> **Activity**
Please transcribe, word for word, the line containing "Advancement Privacy Notice" and every line after it through the end of the records below, and nothing else.

> **Given data**
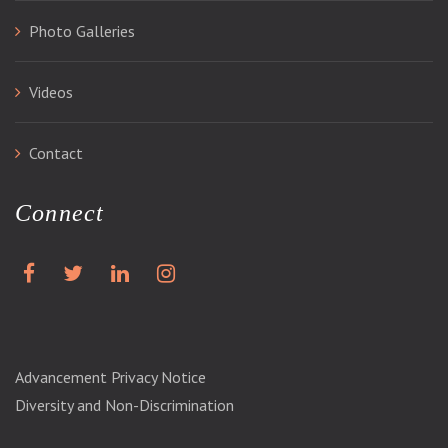
Photo Galleries
Videos
Contact
Connect
Advancement Privacy Notice
Diversity and Non-Discrimination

> **Your solution**
Advancement Privacy Notice
Diversity and Non-Discrimination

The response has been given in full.